Saved entries>

-------------------------

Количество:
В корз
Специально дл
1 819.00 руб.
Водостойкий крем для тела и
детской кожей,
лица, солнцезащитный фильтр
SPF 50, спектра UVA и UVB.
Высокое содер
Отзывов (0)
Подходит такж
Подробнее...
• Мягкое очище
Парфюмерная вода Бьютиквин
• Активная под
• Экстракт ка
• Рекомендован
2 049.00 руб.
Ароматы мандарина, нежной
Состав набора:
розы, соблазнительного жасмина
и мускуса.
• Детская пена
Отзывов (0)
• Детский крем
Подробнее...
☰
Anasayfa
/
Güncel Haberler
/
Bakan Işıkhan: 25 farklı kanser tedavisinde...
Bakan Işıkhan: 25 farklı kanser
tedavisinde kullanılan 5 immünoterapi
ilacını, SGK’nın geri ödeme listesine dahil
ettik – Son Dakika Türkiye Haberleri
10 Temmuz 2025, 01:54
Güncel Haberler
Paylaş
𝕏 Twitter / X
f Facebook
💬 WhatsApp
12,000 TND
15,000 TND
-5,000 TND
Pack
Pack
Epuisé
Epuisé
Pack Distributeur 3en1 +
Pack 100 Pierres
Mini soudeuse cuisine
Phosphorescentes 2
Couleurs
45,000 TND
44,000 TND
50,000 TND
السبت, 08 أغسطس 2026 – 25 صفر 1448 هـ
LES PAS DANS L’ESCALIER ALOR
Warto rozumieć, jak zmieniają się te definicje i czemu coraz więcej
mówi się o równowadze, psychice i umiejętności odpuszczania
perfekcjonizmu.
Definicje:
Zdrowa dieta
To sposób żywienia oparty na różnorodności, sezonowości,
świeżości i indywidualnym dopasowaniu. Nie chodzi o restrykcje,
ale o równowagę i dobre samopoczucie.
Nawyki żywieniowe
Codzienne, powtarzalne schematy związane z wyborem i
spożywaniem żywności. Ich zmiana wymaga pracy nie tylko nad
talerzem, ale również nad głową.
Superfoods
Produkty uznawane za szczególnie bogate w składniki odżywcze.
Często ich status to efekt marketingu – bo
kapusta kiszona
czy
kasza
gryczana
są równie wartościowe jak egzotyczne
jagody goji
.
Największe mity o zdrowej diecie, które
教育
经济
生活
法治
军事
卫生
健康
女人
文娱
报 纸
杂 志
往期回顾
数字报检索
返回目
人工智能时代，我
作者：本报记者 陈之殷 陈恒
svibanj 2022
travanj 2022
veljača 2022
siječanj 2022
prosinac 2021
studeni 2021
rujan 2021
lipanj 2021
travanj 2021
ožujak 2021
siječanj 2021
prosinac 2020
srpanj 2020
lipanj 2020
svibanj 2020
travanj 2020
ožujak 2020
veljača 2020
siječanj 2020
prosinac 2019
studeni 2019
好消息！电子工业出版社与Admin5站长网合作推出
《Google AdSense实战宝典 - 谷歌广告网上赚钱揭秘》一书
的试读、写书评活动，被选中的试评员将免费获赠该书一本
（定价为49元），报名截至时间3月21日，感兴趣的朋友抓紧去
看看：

-------------------------

TASK GOAL>
How many lines of the entries above contain the word "kanser"? Give the number alone.

RESULT>
2